Remarque : Si la mère n’est pas présente, c’est la loi de la Jungle. Les chiots les plus agressifs continuent d’agresser les plus faibles pour manger à leur aise, aucun adulte n’intervenant pour leur apprendre à se contrôler. Ils deviennent de plus en plus gros et forts aux dépens des autres qui deviennent craintifs. Les plus agressifs deviendront de véritables délinquants car ils n’auront pas appris à se soumettre notamment en présence de nourriture. On parle de dyssocialisation primaire.

La deuxième étape de hiérarchisation est le passage à l’âge adulte et l’insertion du chien dans la hiérarchie : le chien mâle pubère (il lève la patte pour uriner) est considérer par les autres adultes comme un adulte qui doit respecter les règles hiérarchiques, notamment respecter le couple dominant (se soumettre). Pour la femelle, c’est au moment des deuxièmes chaleurs qu’elle est considérée comme une adulte. Lors de ses premières chaleurs et surtout deux mois après, la femelle dominante (la seule qui a le droit de se reproduire dans la meute, donc sa mère) lui permet de rester près d’elle lors de la mise bas et de l’allaitement, ce qui permet à la jeune chienne d’apprendre à s’occuper des petits, d’apprendre à materner… ce qui complète sa socialisation.

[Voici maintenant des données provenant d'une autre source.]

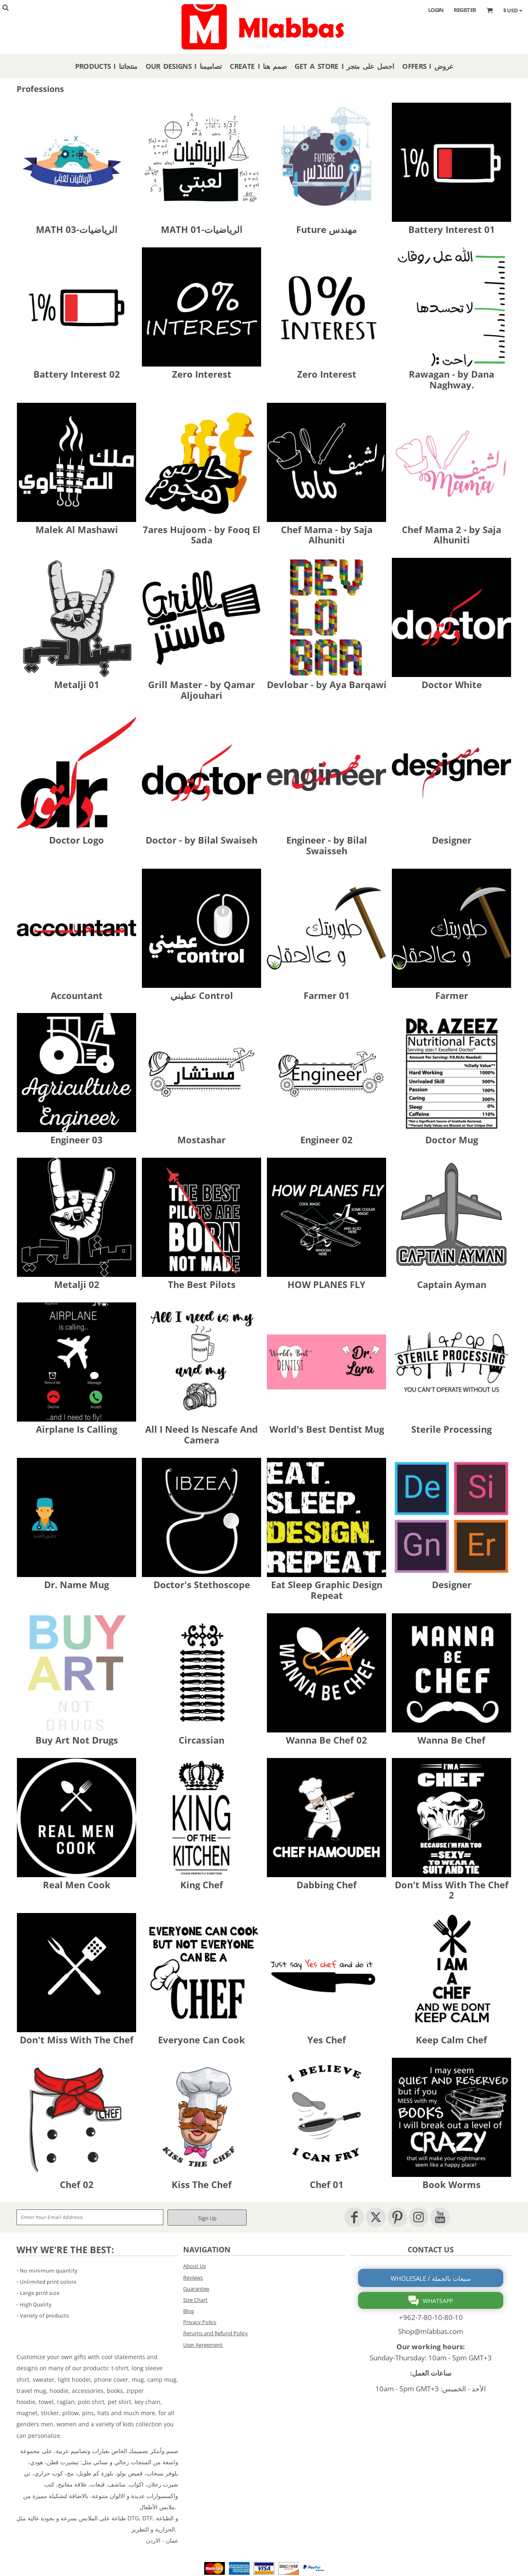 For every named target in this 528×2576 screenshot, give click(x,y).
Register (465, 10)
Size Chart (195, 2299)
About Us (194, 2266)
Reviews (193, 2277)
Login (436, 10)
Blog (188, 2311)
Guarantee (196, 2288)
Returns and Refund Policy (215, 2333)
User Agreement (203, 2344)
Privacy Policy (200, 2322) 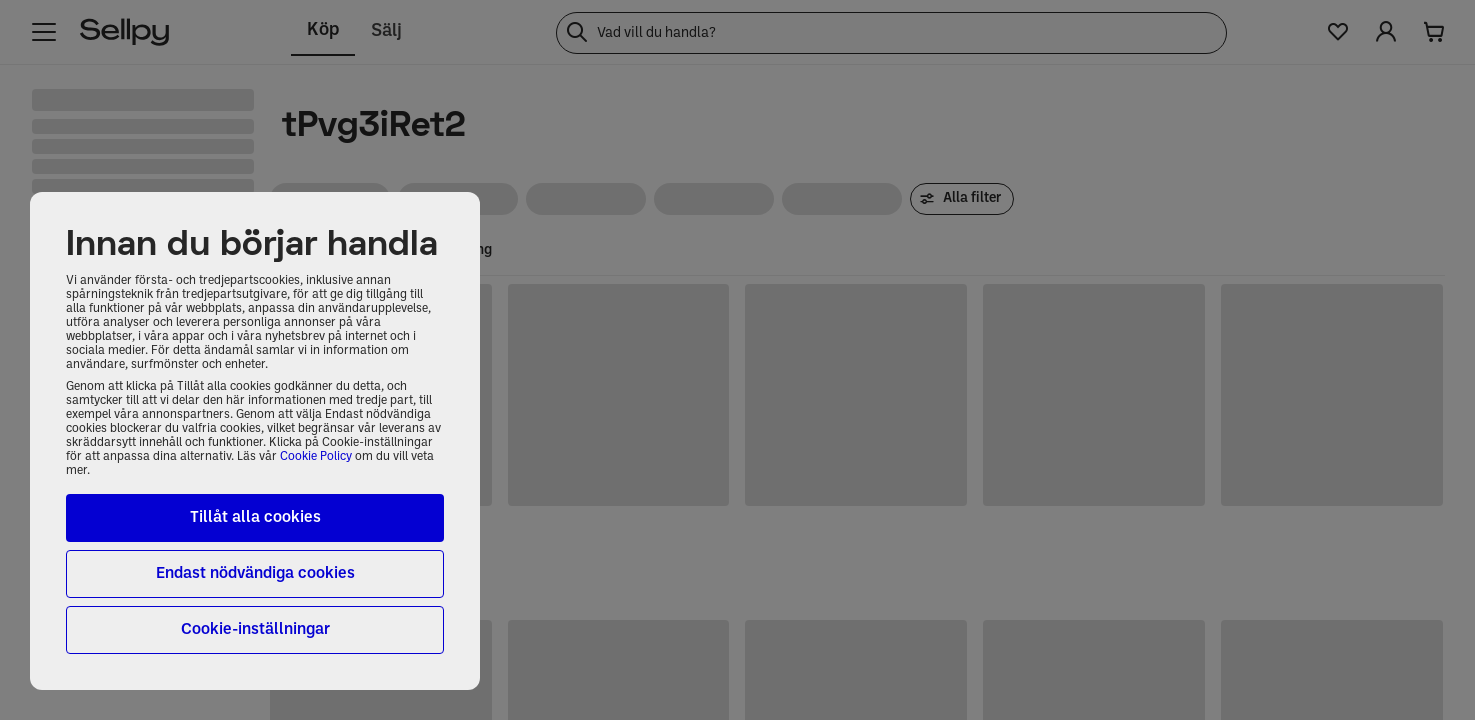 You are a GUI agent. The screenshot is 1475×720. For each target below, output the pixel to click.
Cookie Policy (316, 457) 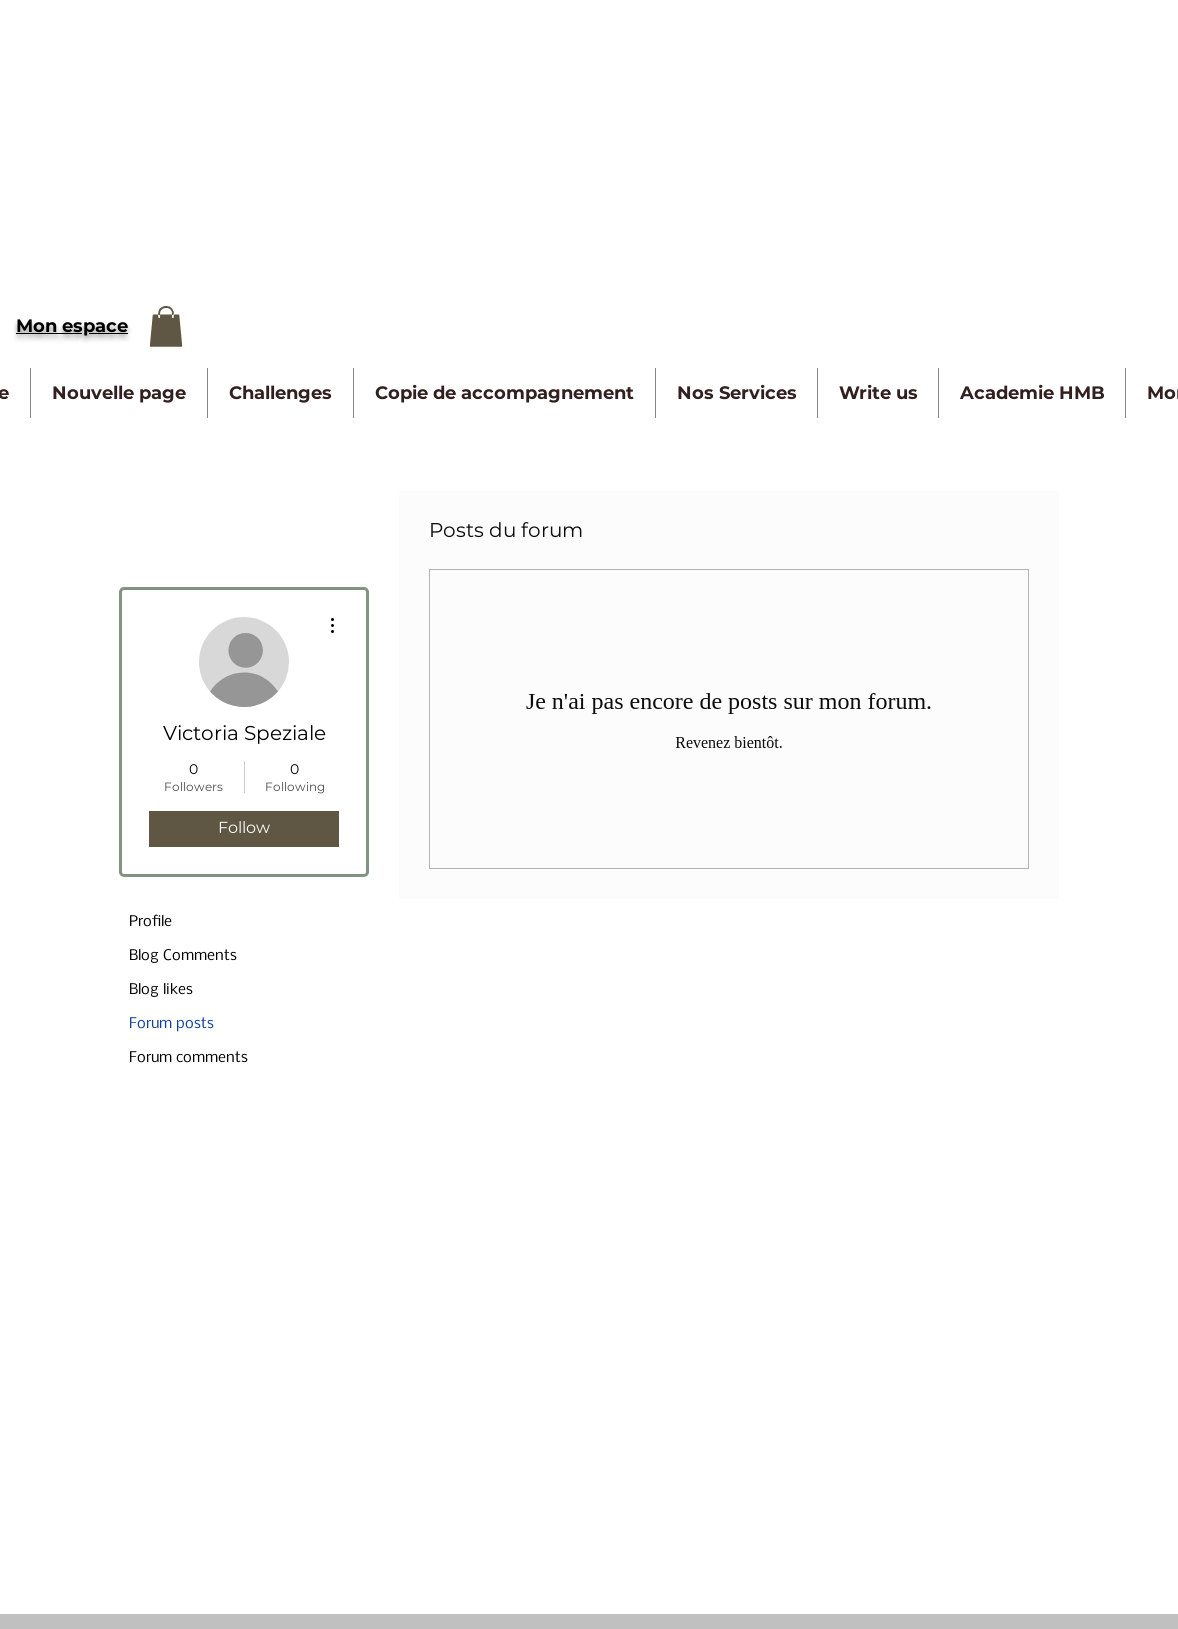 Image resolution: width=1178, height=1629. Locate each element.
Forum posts (171, 1024)
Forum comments (188, 1058)
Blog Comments (183, 956)
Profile (150, 922)
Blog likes (161, 990)
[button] (166, 326) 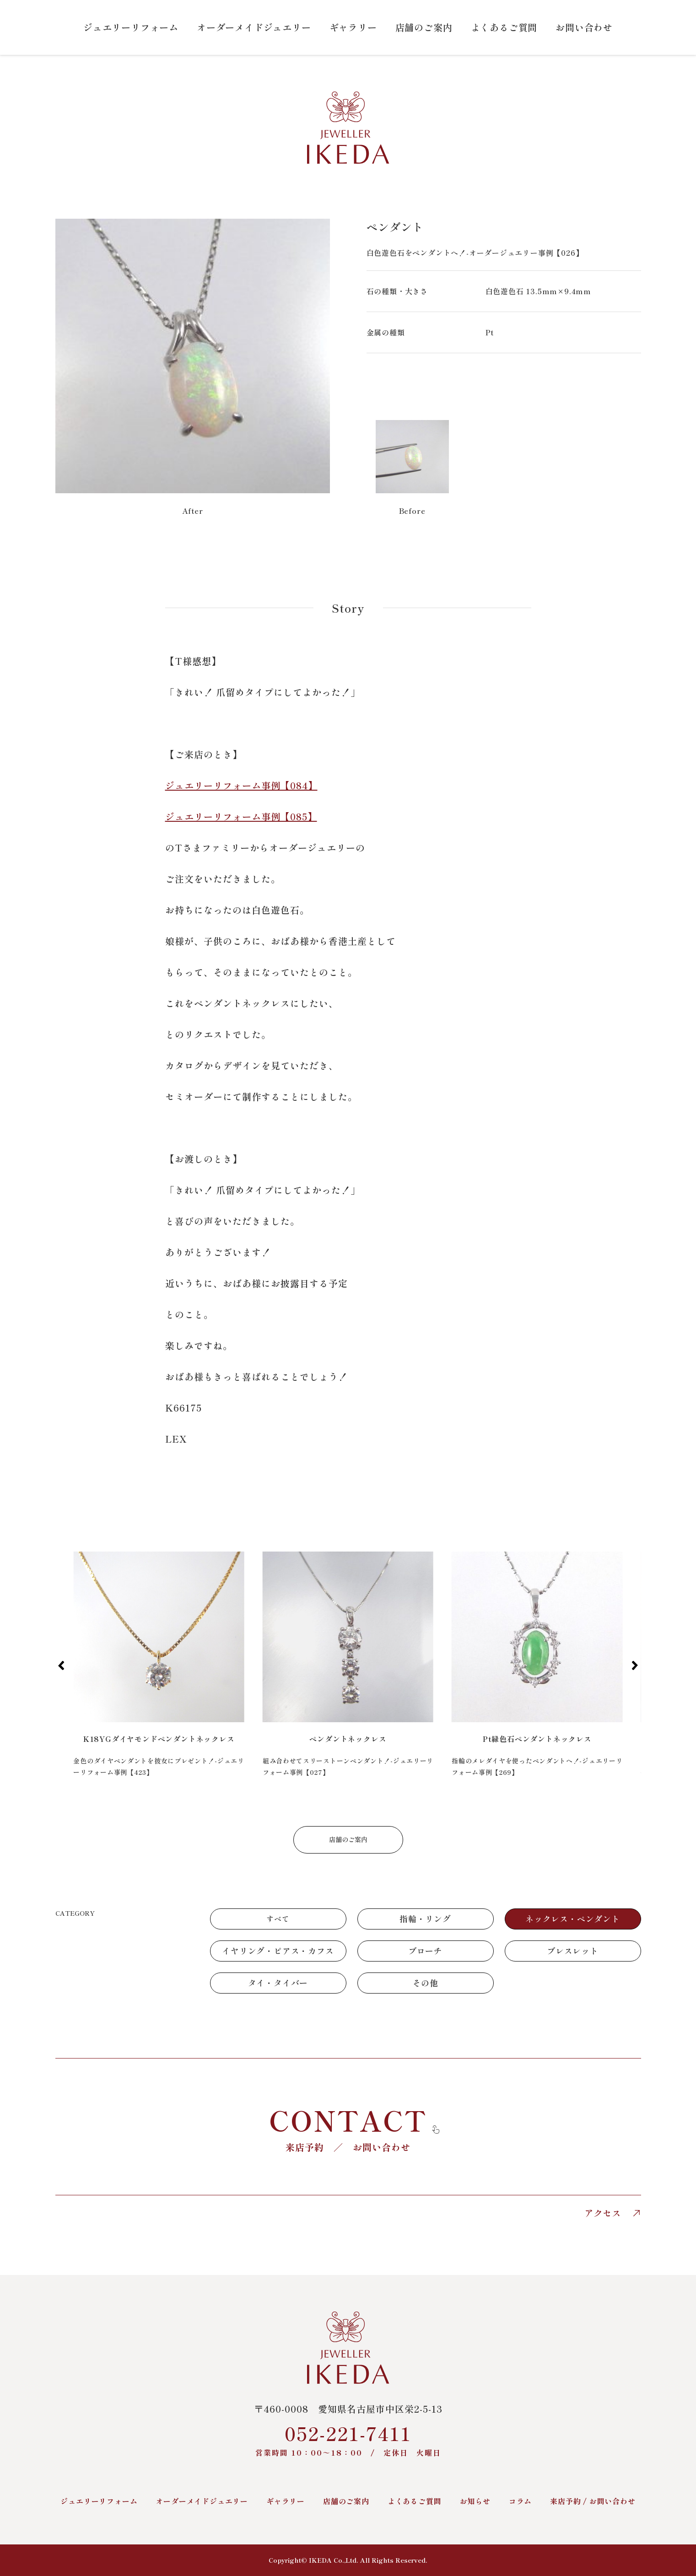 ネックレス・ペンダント (572, 1918)
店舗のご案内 (424, 27)
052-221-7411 (348, 2439)
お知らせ (475, 2500)
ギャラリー (353, 27)
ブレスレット (573, 1950)
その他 (425, 1983)
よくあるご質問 (504, 27)
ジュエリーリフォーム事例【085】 (241, 816)
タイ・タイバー (278, 1983)
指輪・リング (425, 1918)
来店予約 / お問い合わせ (592, 2500)
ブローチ (425, 1950)
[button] (61, 1665)
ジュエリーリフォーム (130, 27)
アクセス (612, 2213)
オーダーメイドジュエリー (254, 27)
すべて (277, 1918)
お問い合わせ (584, 27)
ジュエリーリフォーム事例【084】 (241, 785)
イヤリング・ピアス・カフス (278, 1950)
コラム (520, 2500)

Remarque : chez le chat, la territorialisation (cf. § La territorialisation) constitue le pendant de la hiérarchisation chez le chien. Elle représente une prise d’autonomie de l’animal qui accompagne le détachement du petit à sa mère. Parallèlement au détachement de la mère, le chaton s’attache au territoire.

Le détachement

Le détachement est un phénomène actif de la mère : les petits ne se détachent pas spontanément de la mère, c’est cette dernière qui les repousse. Le détachement comment lors du sevrage alimentaire (à 4 semaines) et se termine à la puberté chez le chien mâle et aux deuxièmes chaleurs chez la chienne. Chez le chat, le détachement est effectué à la puberté. La mère est progressivement de moins en moins tolérante quand ses petits prennent contact avec elle, notamment quand ils la mordillent. Elle peut sembler agressive, mais il y a beaucoup de grognements (chienne), de coup de pattes (chatte) voire de prise en gueule, mais pas de blessures.

Quand un chiot quitte sa fratrie et sa mère à deux mois et qu’il arrive dans un foyer, il est normal qu’il cherche à s’apaiser auprès de son maître, puisqu’il n’a pas l’âge encore pour être complètement détaché. Le maître doit apaiser son chiot en le laissant venir à proximité mais progressivement il doit repousser le chiot pour lui apprendre à être autonome. Si ce détachement n’est pas effectué, une anxiété de séparation risque de se développer.